Interesting facts about calendars

A calendar is a system of organizing days. This is done by giving names to periods of time, typically days, weeks, months and years. A date is the designation of a single, specific day within such a system.

A calendar is convenient for regulating civil life and religious observances and for historical and scientific purposes.

The word “calendar” is derived from the Latin calendarium, meaning “interest register” or “account book,” itself a derivation from calendae (or kalendae), the first day of the month in the Roman republican calendar, the day on which future market days, feasts, and other occasions were proclaimed.
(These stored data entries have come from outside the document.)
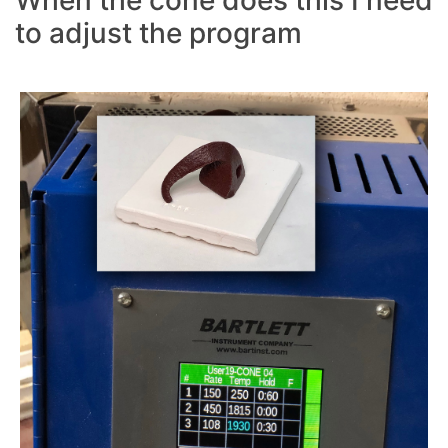
When the cone does this I need
to adjust the program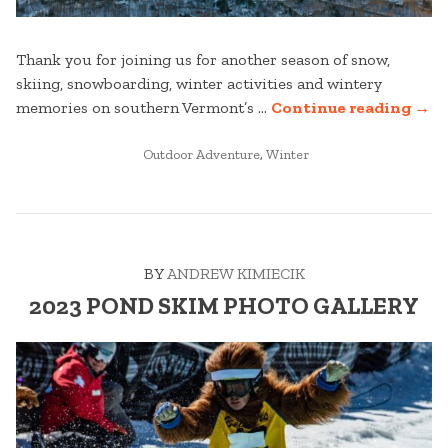
Thank you for joining us for another season of snow,
skiing, snowboarding, winter activities and wintery
“ST
memories on southern Vermont’s …
Continue reading
→
MOU
POSTED
WIN
Outdoor Adventure
,
Winter
IN
22/2
SEA
REC
VID
BY
ANDREW KIMIECIK
2023 POND SKIM PHOTO GALLERY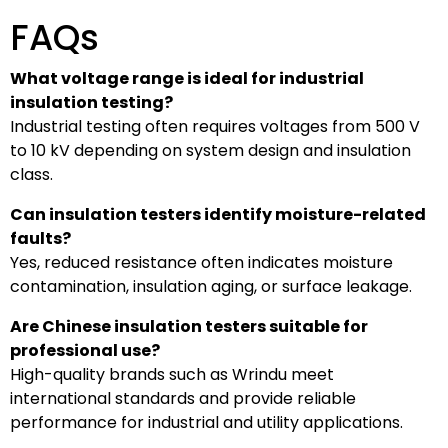
FAQs
What voltage range is ideal for industrial
insulation testing?
Industrial testing often requires voltages from 500 V
to 10 kV depending on system design and insulation
class.
Can insulation testers identify moisture-related
faults?
Yes, reduced resistance often indicates moisture
contamination, insulation aging, or surface leakage.
Are Chinese insulation testers suitable for
professional use?
High-quality brands such as Wrindu meet
international standards and provide reliable
performance for industrial and utility applications.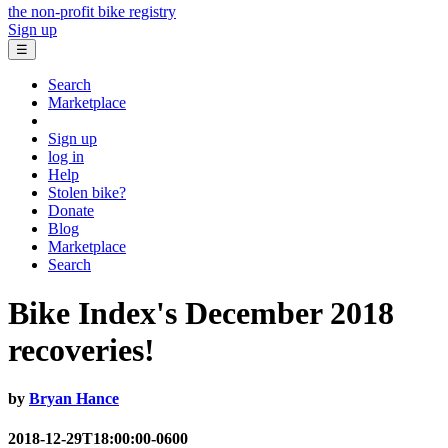
the non-profit bike registry
Sign up
☰
Search
Marketplace
Sign up
log in
Help
Stolen bike?
Donate
Blog
Marketplace
Search
Bike Index's December 2018
recoveries!
by
Bryan Hance
2018-12-29T18:00:00-0600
The year measured by the Earth’s orbit around the sun is roughly an unruly 365.2422 days. The moon is likewise not a fan of whole numbers. In the space of a year, there are around 12.3683 lunar months. Societies have traditionally tried to make sure that the same seasons lined up with the same months.

The Sumerians were the first to use calendars in Mesopotamia during the Bronze Age. Each month on this calendar had 29 or 30 days, depending on whether or not the first day had a full moon. Regardless, there were always 12 months in a year.
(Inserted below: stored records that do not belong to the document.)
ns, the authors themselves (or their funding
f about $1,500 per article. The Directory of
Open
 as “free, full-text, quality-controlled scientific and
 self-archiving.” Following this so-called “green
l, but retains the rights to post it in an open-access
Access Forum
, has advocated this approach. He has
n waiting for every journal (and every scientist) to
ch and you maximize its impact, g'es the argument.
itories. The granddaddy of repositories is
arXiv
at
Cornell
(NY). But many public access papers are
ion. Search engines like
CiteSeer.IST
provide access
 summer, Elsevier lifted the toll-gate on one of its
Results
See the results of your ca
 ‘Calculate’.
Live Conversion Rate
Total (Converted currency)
The Sumerian calendar was followed by the Egyptian, Assyrian and Elamite calendars.

The Vedic India developed a sophisticated time keeping methodology and calendars for Vedic rituals.
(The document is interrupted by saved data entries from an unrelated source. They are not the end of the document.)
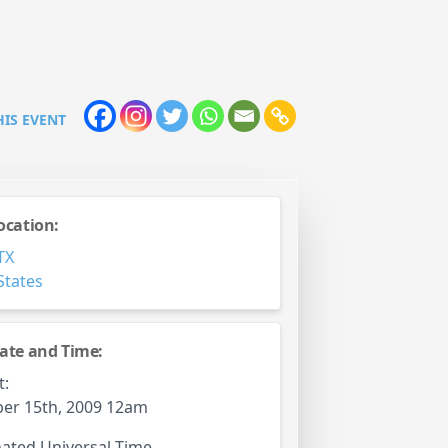
HIS EVENT
ocation:
TX
States
ate and Time:
t:
er 15th, 2009 12am
ated Universal Time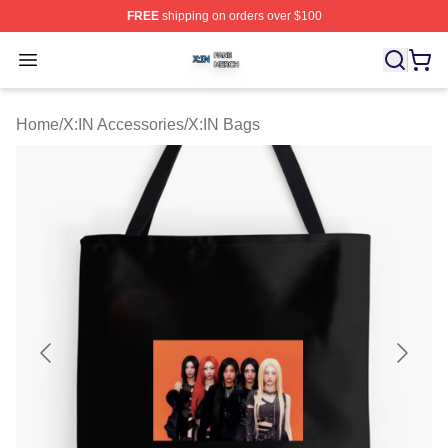
FREE
shipping on orders over $100
X:IN Shop ⚡️ Officially Licensed X:IN Merch Store
Open menu
Home
/
X:IN Accessories
/
X:IN Bags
A large number of Ancient Near East calendar systems based on the Babylonian calendar date from the Iron Age, among them the calendar system of the Persian Empire, which in turn gave rise to the Zoroastrian calendar and the Hebrew calendar.

A mesolithic arrangement of twelve pits and an arc found in Warren Field, Aberdeenshire, Scotland, dated to roughly 10,000 years ago, has been described as a lunar calendar and was dubbed the “world’s oldest known calendar” in 2013.

The Oldest European calendar other than the one found in Scotland, is the one found near to Vukovar in modern-day Croatia. It is a ceramic vessel bearing inscribed ideograms of celestial objects.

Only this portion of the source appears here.